Global Updates Overview
The view Windows → Patch Management → Updates shows all pending Windows Updates across all hosts, aggregated by KB number.
Summary
Key metrics are displayed at the top:
- Total Hosts - Number of all Windows hosts
- With Updates - Hosts with pending updates
- Approved - Approved updates
- Manual - Updates requiring manual review
- Denied - Blocked updates
Updates Table
| Column | Description |
|---|---|
| Status | Approval status (Approved/Denied/Manual) with colored badge |
| KB | Microsoft KB number |
| Title | Full update name |
| Severity | Severity level with colored badge |
| Category | Update category/categories |
| Hosts | Number of affected hosts (clickable for details) |
| Action | Approve/Deny buttons for updates with "Manual" status |
Filters
- Approved / Manual / Denied / All - Filter by approval status
- Search field - Search by KB number or title
Install Approved
The Install Approved button creates update tasks on all hosts that have approved updates pending. Only KBs marked as "Approved" will be installed - not all updates.
Compliance
The view Windows → Patch Management → Compliance shows the patch status per host:
| Status | Meaning |
|---|---|
| 🟢 Green | No pending approved updates |
| 🟡 Yellow | 1-4 pending approved updates |
| 🔴 Red | 5 or more pending approved updates |
Per host, the following is displayed:
- Hostname and customer
- Number of pending approved updates
- Install button for immediate installation
Reboot Policy
The reboot policy in the Patch Policy controls the restart behavior after update installation:
| Policy | Behavior |
|---|---|
| Never | No automatic restart. Updates requiring a reboot will only take effect after a manual restart. |
| When Required | The agent checks after installation whether Windows requests a restart. Only then is a reboot scheduled in 60 seconds. |
| Always | After every update installation, the system is automatically restarted regardless of whether a reboot is required. |
Caution with "Always"
The "Always" reboot policy restarts the server immediately after every update installation. Only use this setting for hosts where an unplanned restart is acceptable.
Per-Host Updates
In the detail modal of a Windows host, the Sub-tab: Windows Updates additionally shows:
- Approval Status per update (Approved/Denied/Manual badge)

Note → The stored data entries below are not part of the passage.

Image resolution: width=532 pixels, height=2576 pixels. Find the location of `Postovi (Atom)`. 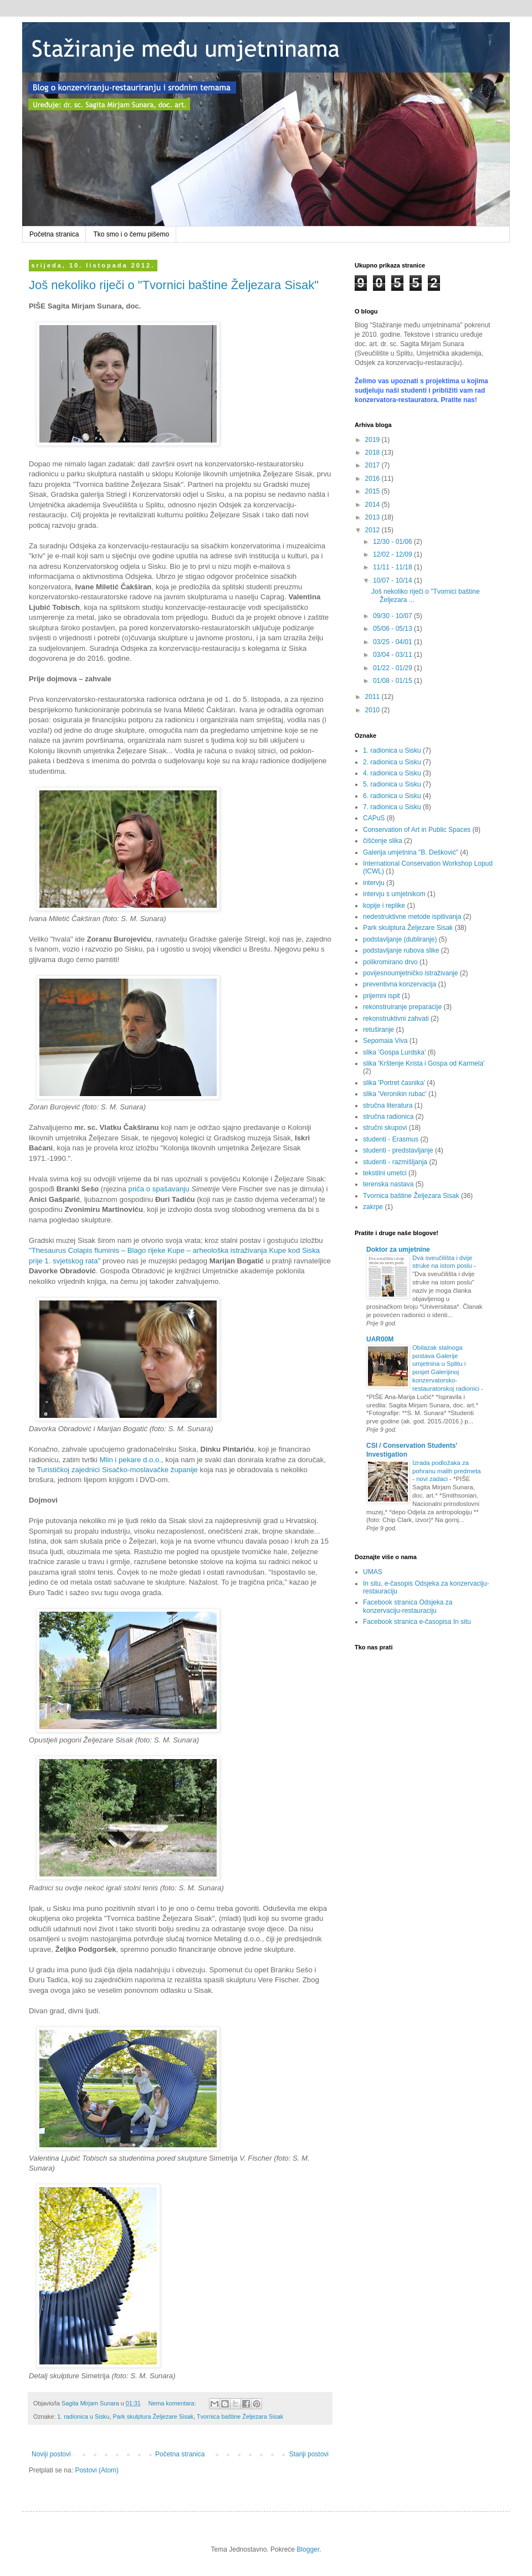 Postovi (Atom) is located at coordinates (97, 2470). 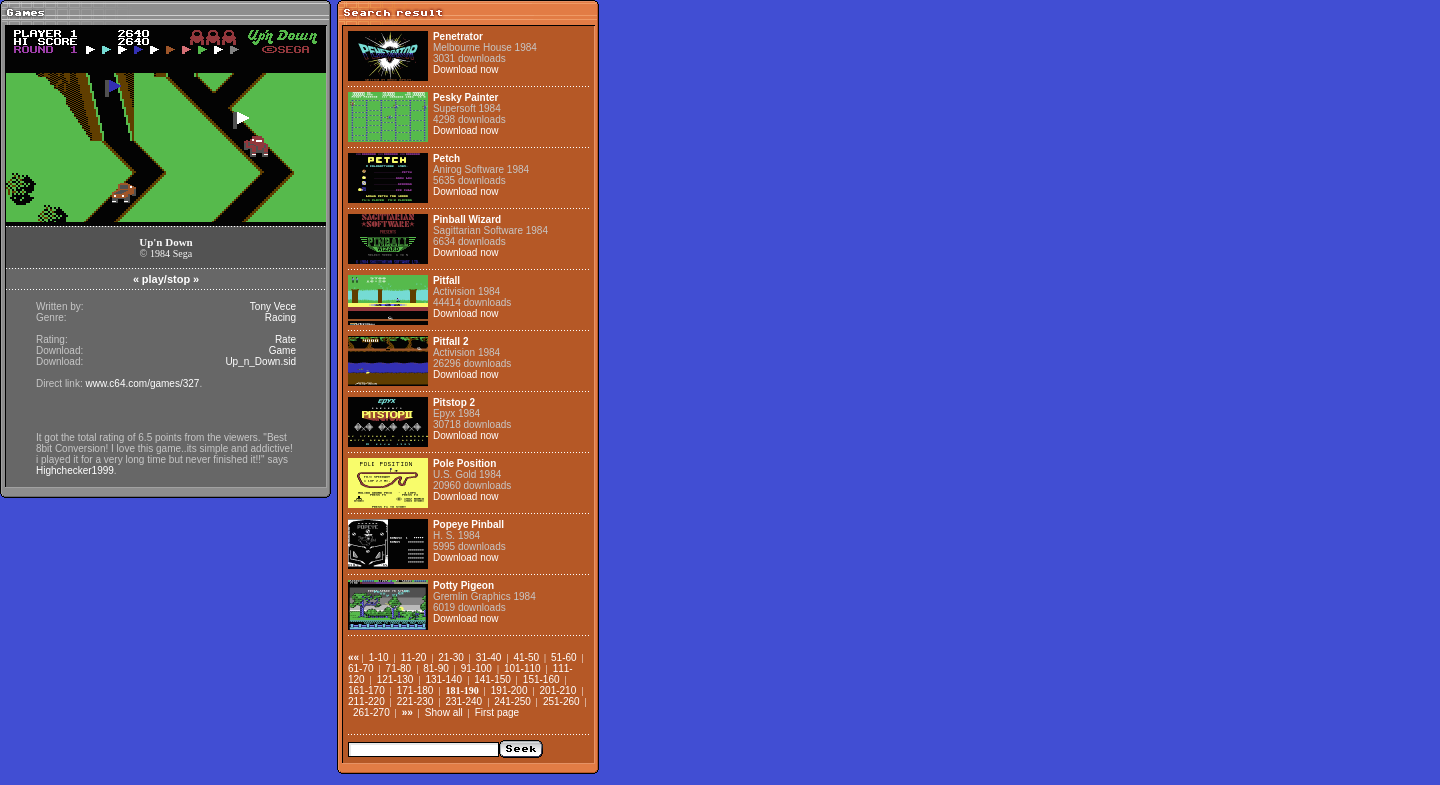  I want to click on Up_n_Down.sid, so click(260, 361).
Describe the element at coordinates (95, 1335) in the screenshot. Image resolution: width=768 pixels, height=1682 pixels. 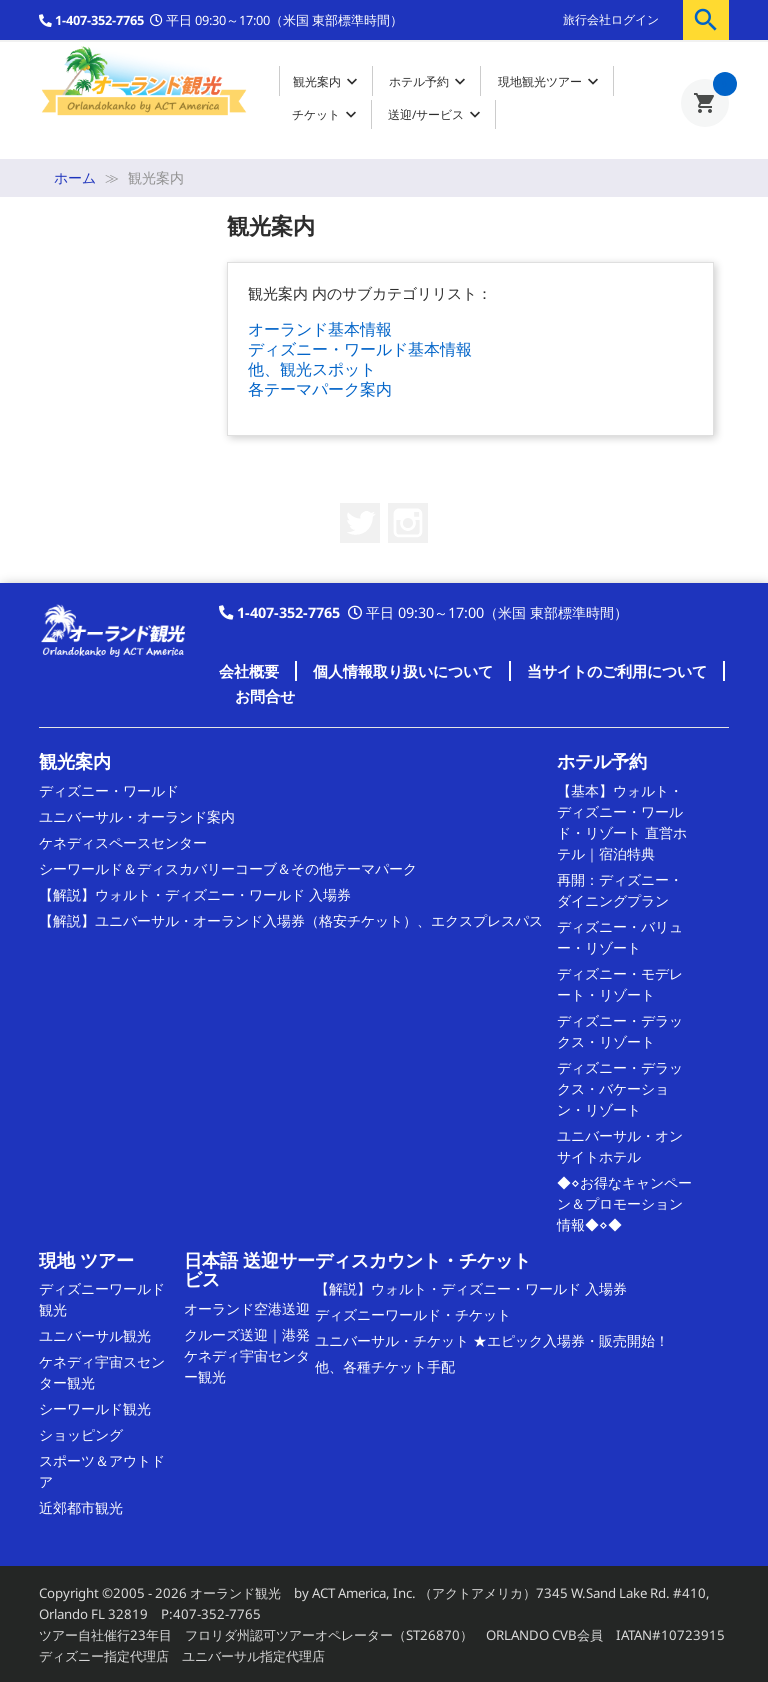 I see `ユニバーサル観光` at that location.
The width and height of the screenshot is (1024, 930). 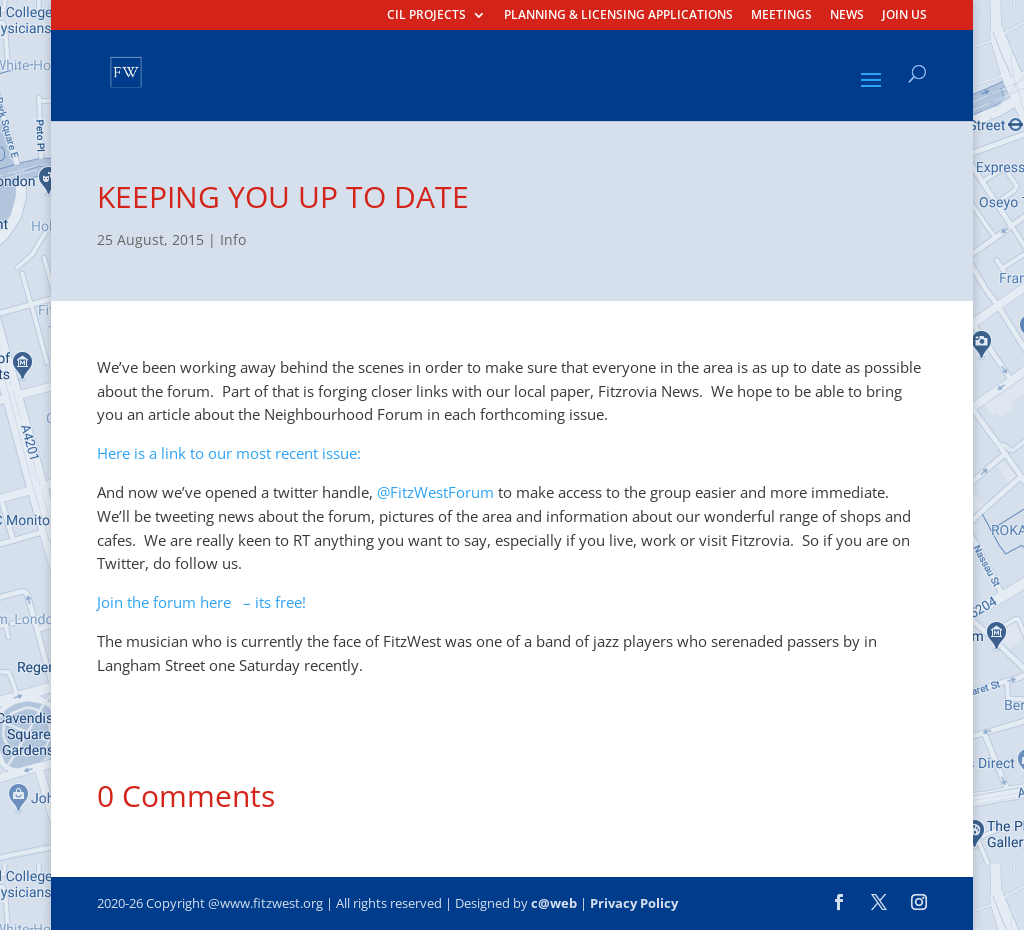 What do you see at coordinates (634, 903) in the screenshot?
I see `Privacy Policy` at bounding box center [634, 903].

- Policy Name - Which Patch Policy applies to this host
- Install Approved - Button to install all approved updates on this individual host
MCP Integration
Patch Management is also available via the MCP Server:
| Tool | Description |
|---|---|
get_windows_updates | Global update overview with approval status |
install_approved_updates | Install approved updates on a host |
See MCP (AI Integration) for details.